**Task statement**
Every line of the records below that holds the word "Siłowniki" should be copied out.
-- Opening Marker --
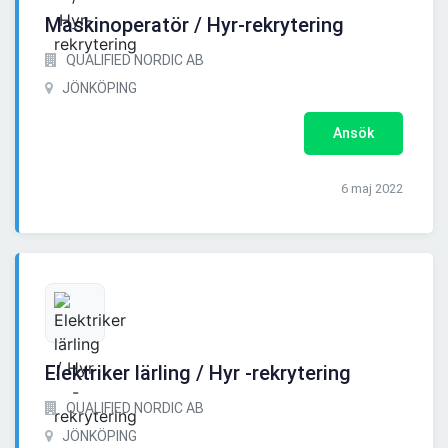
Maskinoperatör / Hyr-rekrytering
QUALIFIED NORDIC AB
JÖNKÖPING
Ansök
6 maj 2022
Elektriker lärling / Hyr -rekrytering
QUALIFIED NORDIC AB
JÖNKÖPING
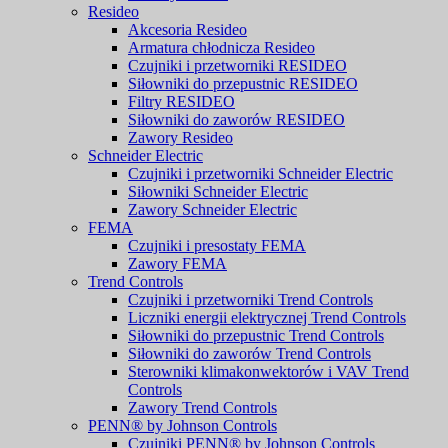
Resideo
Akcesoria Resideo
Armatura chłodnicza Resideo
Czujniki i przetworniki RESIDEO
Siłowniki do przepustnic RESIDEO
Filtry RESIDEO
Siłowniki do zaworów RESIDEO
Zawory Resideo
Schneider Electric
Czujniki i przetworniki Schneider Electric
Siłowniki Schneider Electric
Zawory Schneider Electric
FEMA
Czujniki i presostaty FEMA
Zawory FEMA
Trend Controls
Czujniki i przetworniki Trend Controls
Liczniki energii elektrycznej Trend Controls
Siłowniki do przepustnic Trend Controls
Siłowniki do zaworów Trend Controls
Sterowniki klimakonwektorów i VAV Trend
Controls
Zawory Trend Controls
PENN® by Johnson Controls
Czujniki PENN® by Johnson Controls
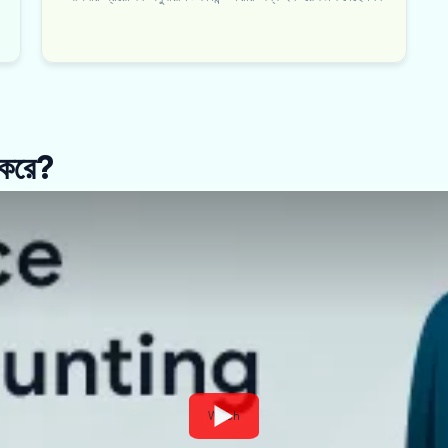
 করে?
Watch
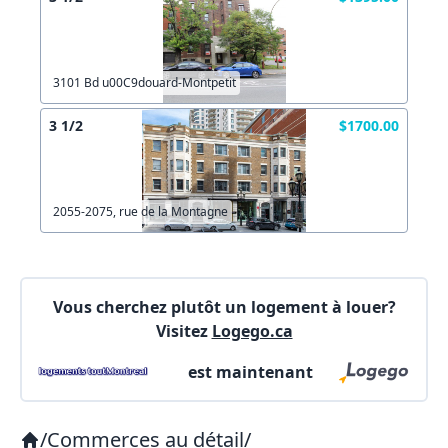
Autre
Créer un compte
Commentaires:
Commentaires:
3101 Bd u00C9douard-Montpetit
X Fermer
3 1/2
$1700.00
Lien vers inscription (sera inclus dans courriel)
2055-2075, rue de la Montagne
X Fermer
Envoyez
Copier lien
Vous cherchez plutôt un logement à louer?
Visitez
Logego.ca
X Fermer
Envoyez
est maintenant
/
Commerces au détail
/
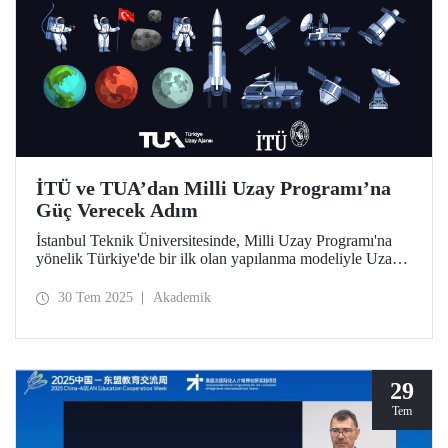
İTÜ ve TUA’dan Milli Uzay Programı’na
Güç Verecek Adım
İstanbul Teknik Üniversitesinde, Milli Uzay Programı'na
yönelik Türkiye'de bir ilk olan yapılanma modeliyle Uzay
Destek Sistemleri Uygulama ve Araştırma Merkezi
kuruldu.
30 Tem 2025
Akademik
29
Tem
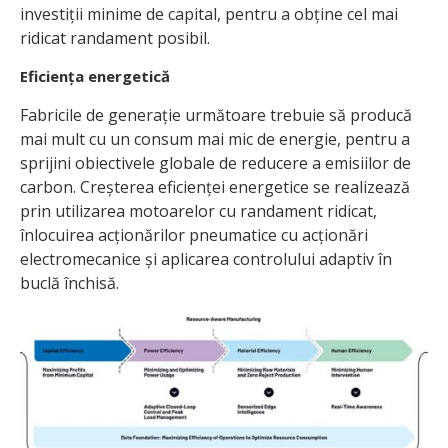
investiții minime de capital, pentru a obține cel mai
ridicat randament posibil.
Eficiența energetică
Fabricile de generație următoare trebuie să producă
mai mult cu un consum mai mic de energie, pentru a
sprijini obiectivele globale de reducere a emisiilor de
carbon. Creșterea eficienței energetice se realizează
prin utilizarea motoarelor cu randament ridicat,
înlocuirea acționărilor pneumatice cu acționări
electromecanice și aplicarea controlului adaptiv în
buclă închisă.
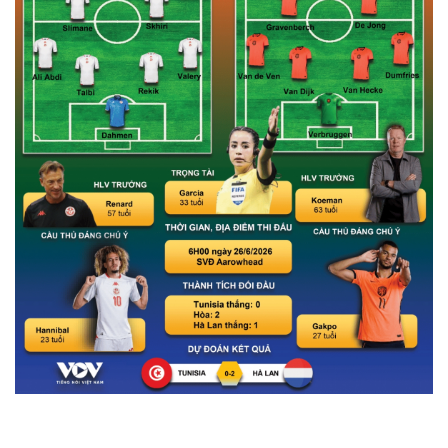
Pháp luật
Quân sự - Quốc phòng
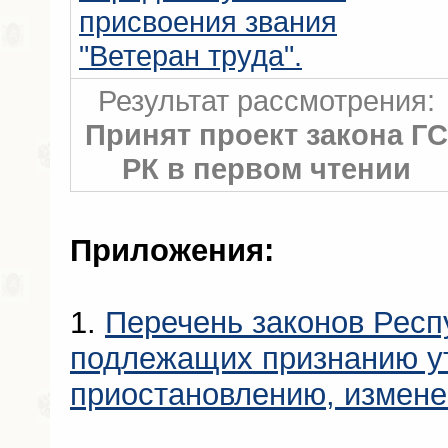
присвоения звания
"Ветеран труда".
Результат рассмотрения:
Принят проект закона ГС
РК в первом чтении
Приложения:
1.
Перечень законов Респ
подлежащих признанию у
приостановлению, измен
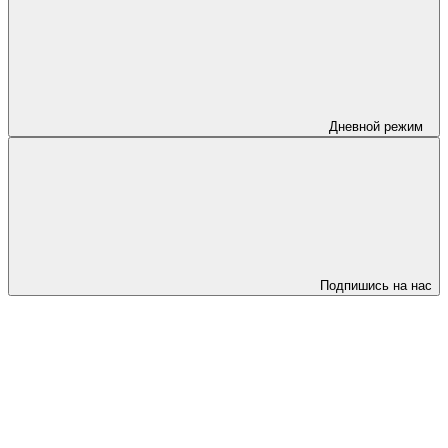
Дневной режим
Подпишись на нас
-- Closing Marker --
**Written reply**
Siłowniki do przepustnic RESIDEO
Siłowniki do zaworów RESIDEO
Siłowniki Schneider Electric
Siłowniki do przepustnic Trend Controls
Siłowniki do zaworów Trend Controls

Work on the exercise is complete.